Interestingly though barefoot running only gets a small mention in the ‘What’s hot?’ column as “this year’s running trend” and isn’t mentioned at all in the main article about running injuries. Also the first item in the ‘Essential Kit’ list is a pair of gel-soled running shoes. It seems that the media is still pitching barefoot running as something new, niche and a bit wacky rather than something suitable for everyone, including beginner runners. Yet it’s likely that it’s the very people who don’t enjoy running who are running in a way that isn’t comfortable for their body and who would most benefit from learning to run barefoot-style.

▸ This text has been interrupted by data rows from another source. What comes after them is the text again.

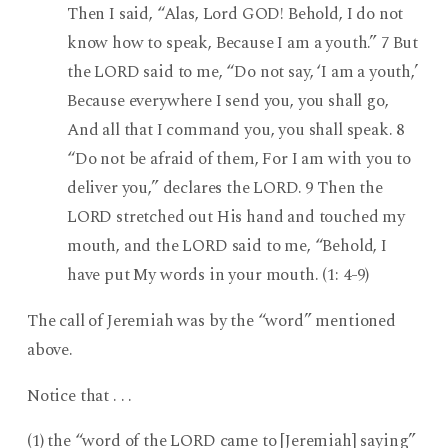
Then I said, “Alas, Lord GOD! Behold, I do not
know how to speak, Because I am a youth.” 7 But
the LORD said to me, “Do not say, ‘I am a youth,’
Because everywhere I send you, you shall go,
And all that I command you, you shall speak. 8
“Do not be afraid of them, For I am with you to
deliver you,” declares the LORD. 9 Then the
LORD stretched out His hand and touched my
mouth, and the LORD said to me, “Behold, I
have put My words in your mouth. (1: 4-9)
The call of Jeremiah was by the “word” mentioned
above.
Notice that . . .
(1) the “word of the LORD came to [Jeremiah] saying”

The power of learning “wild running” (taught at Wildfitness but developed over the millennia by nature!) is that you can run and run, avoiding pain and injury and able to just revel in the exhilaration of feeling the wind in your hair!
It’s the new year and with it comes the inevitable press and magazine coverage focused on helping advise people who want to shape up and jog off the “festive excess”. Refreshingly though there has been increasing coverage in the UK press on the phenemenon of barefoot running. Off the back of the success of Chris McDougalls’s book Born to Run and press on Vibram Fivefingers and Vivo Barefoot shoes, maybe there is hope that this formerly niche practice (we’ve been teaching it at Wildfitness for over 3 years and I think people thought we were mad to start with!) will soon become mainstream.

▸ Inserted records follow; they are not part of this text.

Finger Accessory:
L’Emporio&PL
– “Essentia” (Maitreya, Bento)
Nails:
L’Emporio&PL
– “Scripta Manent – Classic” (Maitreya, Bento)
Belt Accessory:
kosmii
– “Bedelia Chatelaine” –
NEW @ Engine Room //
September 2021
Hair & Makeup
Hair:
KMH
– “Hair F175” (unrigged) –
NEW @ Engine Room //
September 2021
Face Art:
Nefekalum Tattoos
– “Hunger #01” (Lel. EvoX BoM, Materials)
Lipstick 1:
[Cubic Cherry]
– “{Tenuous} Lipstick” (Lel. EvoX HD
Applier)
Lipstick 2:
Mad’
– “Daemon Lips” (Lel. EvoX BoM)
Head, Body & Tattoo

Ben Fogle discusses barefoot running in the Telegraph on Jan 4th, ‘Barefoot running: Joggers race to put their foot in it’, where he mentions the former boxer Jackson Williams who is preparing to be the first man to run across Australia barefoot.
We recently discovered that the Paleo diet (or caveman diet, Stone Age diet, hunter-gatherer diet or whatever else you want to call the approach to eating based on the presumed ancient diet of our ancestors during the Paleolithic era) has been qualified as a “fad diet” by the National Health Service of England and American Dietetic Association.
It got us thinking.
Is the whole process of looking at our evolutionary origins for guidance on the way we move, eat and live just a fad? Are our teachings at Wildfitness just a fad?

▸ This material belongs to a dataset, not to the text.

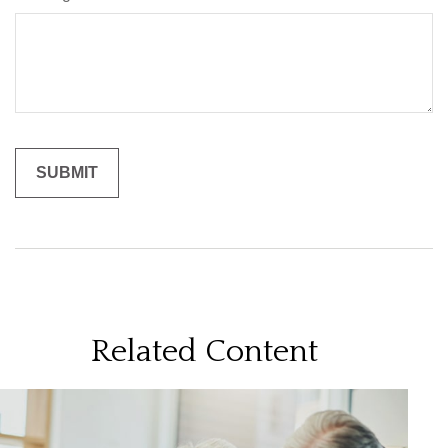
Related Content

Fad defined: a temporary fashion or notion. Are our teachings a fad? Well yes, in a way. Many of the things we do, believe in and live by are temporary. We are continuing to evolve, continuing to understand who we are, where we came from, how we should live. To say we have answered these questions, for anyone to say they have answered these questions is labelling yourself as limited and a bit silly. But I do believe that looking to nature, looking to what we know of our origins is a rich place to look for these answers. And I also believe that looking to nature and our evolutionary origins is a philosophy that gives a fruitful focus, more so than scientific enquiry that tries to make sense of our physiology and biomechanics outside of this context.